EXTRACTED RECORDS

════════════════

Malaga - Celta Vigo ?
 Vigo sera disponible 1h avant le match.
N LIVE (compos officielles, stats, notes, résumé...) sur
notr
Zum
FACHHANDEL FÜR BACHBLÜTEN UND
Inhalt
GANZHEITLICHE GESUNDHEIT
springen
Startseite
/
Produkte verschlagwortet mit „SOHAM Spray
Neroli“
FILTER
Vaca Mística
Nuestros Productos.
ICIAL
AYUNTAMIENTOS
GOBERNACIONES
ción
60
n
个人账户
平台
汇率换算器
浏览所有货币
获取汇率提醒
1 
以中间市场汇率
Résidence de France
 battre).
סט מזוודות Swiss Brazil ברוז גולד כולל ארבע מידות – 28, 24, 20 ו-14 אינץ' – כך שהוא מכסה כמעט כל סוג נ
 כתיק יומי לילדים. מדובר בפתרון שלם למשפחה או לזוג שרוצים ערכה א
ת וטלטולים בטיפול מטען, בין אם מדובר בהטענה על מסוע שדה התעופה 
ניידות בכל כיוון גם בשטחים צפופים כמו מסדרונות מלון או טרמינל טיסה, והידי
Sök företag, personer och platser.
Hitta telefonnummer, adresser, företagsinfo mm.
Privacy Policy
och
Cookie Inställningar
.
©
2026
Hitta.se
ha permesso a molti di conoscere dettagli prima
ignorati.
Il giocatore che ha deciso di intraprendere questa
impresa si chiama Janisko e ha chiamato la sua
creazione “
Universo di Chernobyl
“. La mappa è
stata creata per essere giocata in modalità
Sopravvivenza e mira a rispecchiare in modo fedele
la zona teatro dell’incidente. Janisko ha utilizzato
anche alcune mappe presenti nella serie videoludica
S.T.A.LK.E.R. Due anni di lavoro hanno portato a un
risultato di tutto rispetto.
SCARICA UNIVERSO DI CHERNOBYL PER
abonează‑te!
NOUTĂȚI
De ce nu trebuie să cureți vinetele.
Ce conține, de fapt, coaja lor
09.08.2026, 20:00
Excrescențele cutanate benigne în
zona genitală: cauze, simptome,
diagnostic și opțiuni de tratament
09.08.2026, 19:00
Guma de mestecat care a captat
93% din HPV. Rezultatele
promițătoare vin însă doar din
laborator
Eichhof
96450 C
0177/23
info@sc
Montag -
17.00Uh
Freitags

════════════════

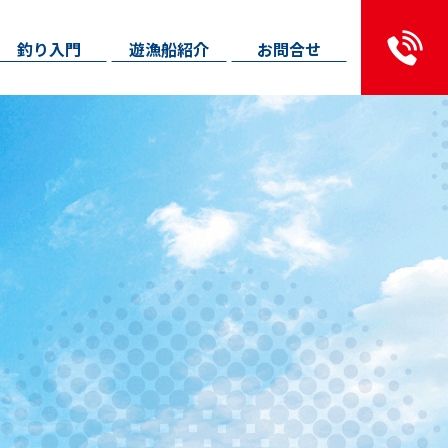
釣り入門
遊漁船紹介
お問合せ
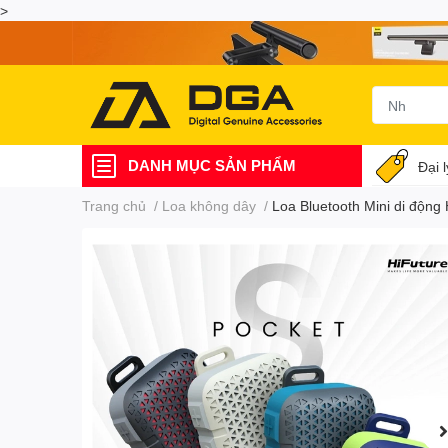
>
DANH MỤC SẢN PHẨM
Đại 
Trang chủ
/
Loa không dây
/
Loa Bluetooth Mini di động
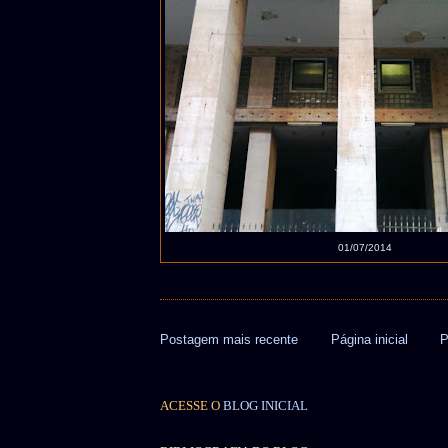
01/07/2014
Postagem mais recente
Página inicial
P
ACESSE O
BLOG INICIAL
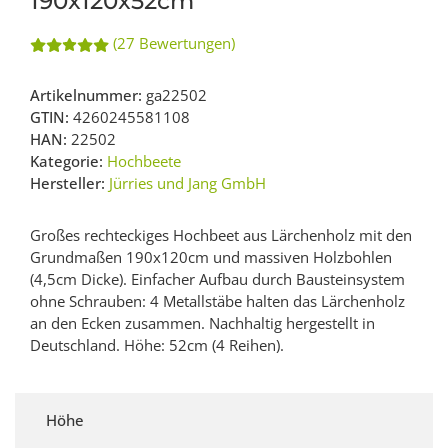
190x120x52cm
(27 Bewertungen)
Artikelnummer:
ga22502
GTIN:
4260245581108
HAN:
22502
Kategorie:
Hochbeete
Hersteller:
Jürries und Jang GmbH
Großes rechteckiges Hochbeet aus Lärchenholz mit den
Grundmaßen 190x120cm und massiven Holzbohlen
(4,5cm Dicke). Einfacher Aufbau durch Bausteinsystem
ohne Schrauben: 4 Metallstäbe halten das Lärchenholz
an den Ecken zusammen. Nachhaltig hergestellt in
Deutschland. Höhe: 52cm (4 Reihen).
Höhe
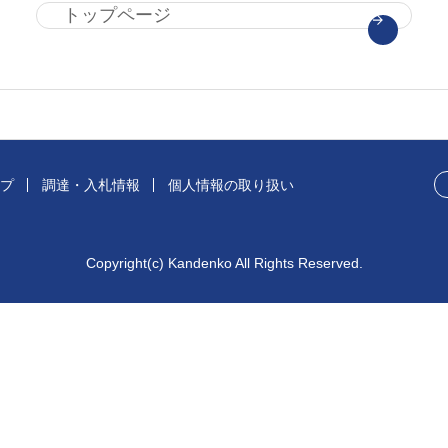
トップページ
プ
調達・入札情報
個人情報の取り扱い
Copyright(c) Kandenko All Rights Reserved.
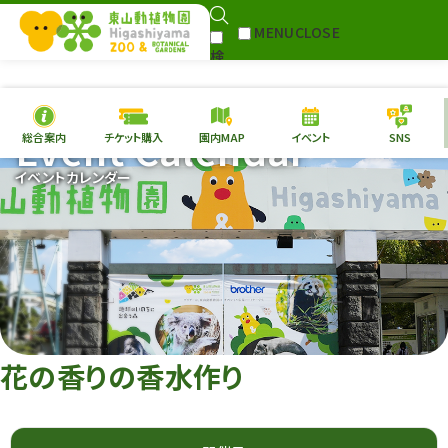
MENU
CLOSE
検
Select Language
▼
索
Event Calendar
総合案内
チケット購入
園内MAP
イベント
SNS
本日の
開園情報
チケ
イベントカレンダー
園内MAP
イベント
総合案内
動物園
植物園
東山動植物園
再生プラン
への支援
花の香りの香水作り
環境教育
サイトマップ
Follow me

════════════════

EXERCISE PROMPT
Taking the entries above, print exactly the lines starting at the line with "AYUNTAMIENTOS" and ending at the line with "כתיק יומי לילדים.", both included.

ANSWER TO THE PROBLEM
AYUNTAMIENTOS
GOBERNACIONES
ción
60
n
个人账户
平台
汇率换算器
浏览所有货币
获取汇率提醒
1 
以中间市场汇率
Résidence de France
 battre).
סט מזוודות Swiss Brazil ברוז גולד כולל ארבע מידות – 28, 24, 20 ו-14 אינץ' – כך שהוא מכסה כמעט כל סוג נ
 כתיק יומי לילדים. מדובר בפתרון שלם למשפחה או לזוג שרוצים ערכה א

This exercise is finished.